Visual Attention for Object Detection

Visual Attention for Object Detection - A Computational Model

-Shubham Tulsiani

Mentor - Prof. Amitabha Mukherjee

ABSTRACT

Object detection is a very relevant field in Computer Vision. One of the current challenges faced in this area is to design reliable and fast methods which achieve this objective. Many such methods tend to rely on a computationally inexpensive pre- selection step which helps limit our search to specific regions of the image. When humans see an image, they tend to focus only on some part of the image. Inspired by this, a popular approach for this pre-selection step is to model the Human Visual Attention and preselect only those regions where humans are likely to direct their attention to.

In this work, we build a computational model of Visual Attention for the specific task of object detection by combining the various cues which guide our attention. We further analyse its success in preselecting the regions with the target object and its efficiency to predict the areas where humans would look while performing a similar task.

METHODOLOGY IN BRIEF

To develop this model of Visual Attention, we combined the cues obtained by various mechanisms (top-down and bottom-up) to guide attention. The top-down cues that were considered were Contextual cues and Target Object Feature based maps. We used saliency maps to extract the bottom-up information in the image.
We selected these aspects to build the attention map because it is natural to assume that they guide our atention in a Search task. When searching for a rope, we tend to focus on long, thin, coiled objects in the visual field.(Feature Cues)
The relevance of contextual cues can be seen from the fact that when searching for a car (given an image of the road), we tend to ignore the sky.
Also, saliency is important in guiding our attention as we tend to focus more on objects which 'stand out' from their background.

The Combined Model

We obtained saliency, context and feature based maps for our test images. We then normalised and combined these in various ratios and tested these on our dataset so that we can come up with the ratios which give the best results. We expected that combining these cues would give us a better model of Visual Attention than any of these individually could.

Testing the Model

Given an image, the model gave an Attention Map with higher values indication higher likelihood of those regions being focussed upon. To determine the efficiency of our model, we took into account the top 10 and 20 % of the image and had the following criteria in mind -

Success as Pre-selection in Object Detection
For the model to be implemented as a pre-selection step in object detection, it should have the target object in the 10 or 20 % region it selects from the given image. To determine the accuracy, one should measure the percentage of target objects in the selected region.
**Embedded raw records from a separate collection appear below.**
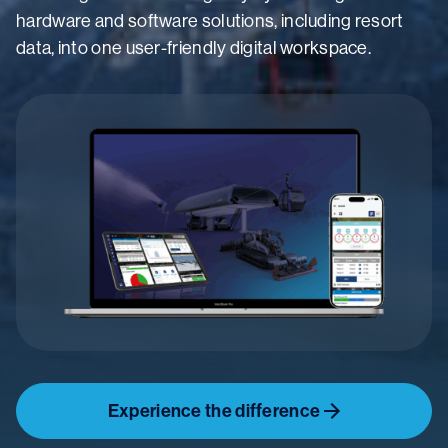
hardware and software solutions, including resort
data, into one user-friendly digital workspace.
Experience the difference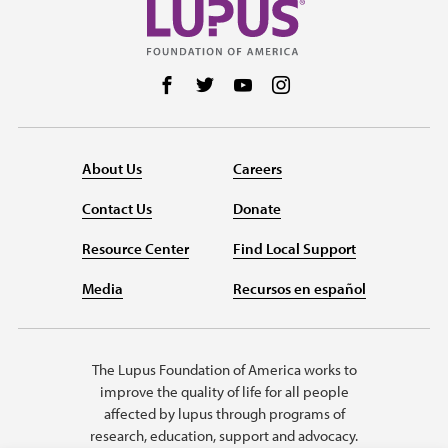
Follow us on Facebook
Follow us on Twitter
Follow us on YouTube
Follow us on Instag
About Us
Careers
Contact Us
Donate
Resource Center
Find Local Support
Media
Recursos en español
The Lupus Foundation of America works to
improve the quality of life for all people
affected by lupus through programs of
research, education, support and advocacy.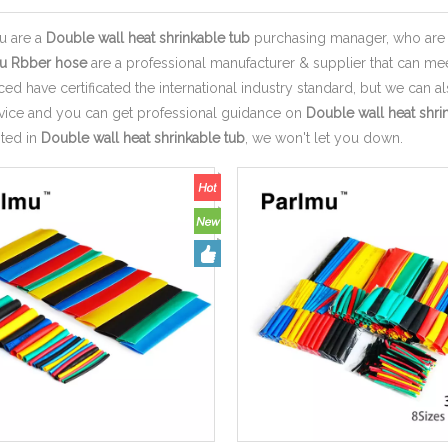
u are a
Double wall heat shrinkable tub
purchasing manager, who are l
u Rbber hose
are a professional manufacturer & supplier that can m
d have certificated the international industry standard, but we can 
rvice and you can get professional guidance on
Double wall heat shri
sted in
Double wall heat shrinkable tub
, we won't let you down.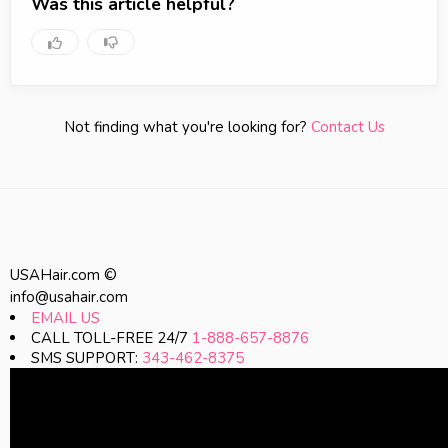
Was this article helpful?
Not finding what you're looking for?
Contact Us
USAHair.com ©
info@usahair.com
EMAIL US
CALL TOLL-FREE 24/7
1-888-657-8876
SMS SUPPORT:
343-462-8375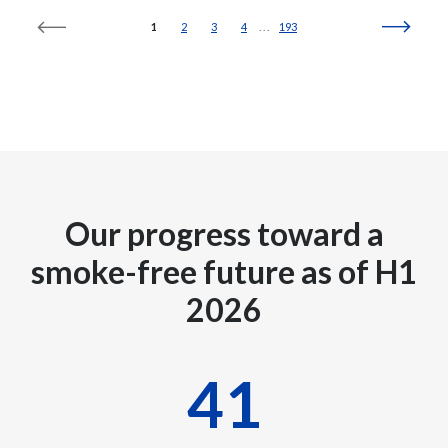
1
2
3
4
193
Türkiye
Ukraine
United Arab Emirates
United Kingdom
Our progress toward a
United States
smoke-free future as of H1
Venezuela
2026
Vietnam
42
Success in predicting Human Fixation
To estimate how successful our model has been in mimicking human attention, we measured the percentage of fixations which lie in the region selected. This was done separately on positive stimuli (image containing target object) and negative stimuli (image without target object). Out of the various combinations which were tested for positive stimuli, the best of those was then tested on negative stimuli.

A Sample Output

IMPORTANT RESULTS

Our Combined Model obtained a 91.7% accuracy (with 20% threshold) in predicting regions for human fixations which is higher than the previous models. We also got a significantly high (80%) accuracy with 10% threshold wheres the previou works had this as 65%

As expected, the accuracy of the combined model was higher than the single source models.